When I was a child ,I remember what my mother said when she saw the movie when it was theatrically released ;she did not like it very much.Six or seven years later,when I had the opportunity to see it ,I told her I did not understand her and that I had liked it ."Some day you will find out" was the answer.

At the time,I did not know even Renoir's name.Now that I've seen most of his movies,I do not take the same view as I did:I do not think,as it has often been mooted that it's a remake of "la grande illusion" although there are similarities between the two works.But Autant-Lara's "La traversée de Paris" or Henri Verneuil's "La Vache et le Prisonnier" (aka "the cow and I") which were pejoratively labeled "Cinema de Qualité" by the Young Turks were not inferior to "le Caporal Epinglé".Renoir's humor is sometimes vulgar and you'd better take "Stalag 17" instead.In the twenties his "Tire au Flanc" displays the same questionable coarse comedy side.
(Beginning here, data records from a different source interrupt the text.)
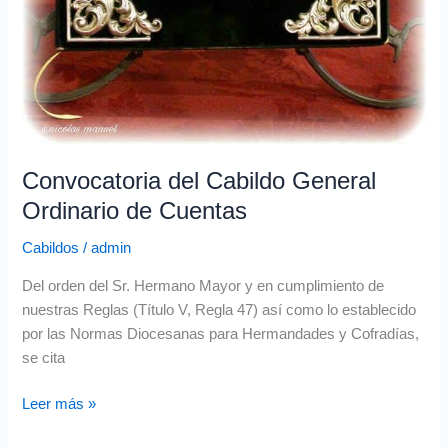
Convocatoria del Cabildo General
Ordinario de Cuentas
Cabildos
/
admin
Del orden del Sr. Hermano Mayor y en cumplimiento de
nuestras Reglas (Título V, Regla 47) así como lo establecido
por las Normas Diocesanas para Hermandades y Cofradías,
se cita
Leer más »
"La Grande Illusion" is one of the greatest films of the FRench cinema.Although it takes place during WW1,we never feel how atrocious that war was.

"Le Caporal Epinglé" takes place in a prison camp.And except for a few moments (Claude Rich's escape for instance) ,the soldiers seem to live in a holiday camp.

"LE Caporal Epinglé " is an entertaining movie though and the best scenes ,IMHO,are to be found outside the camp: Cassel on the dentist's chair is worth the price of admission.And the scene on the train with the naughty brat ("Be quiet or the gentleman will take you to war") is hilarious.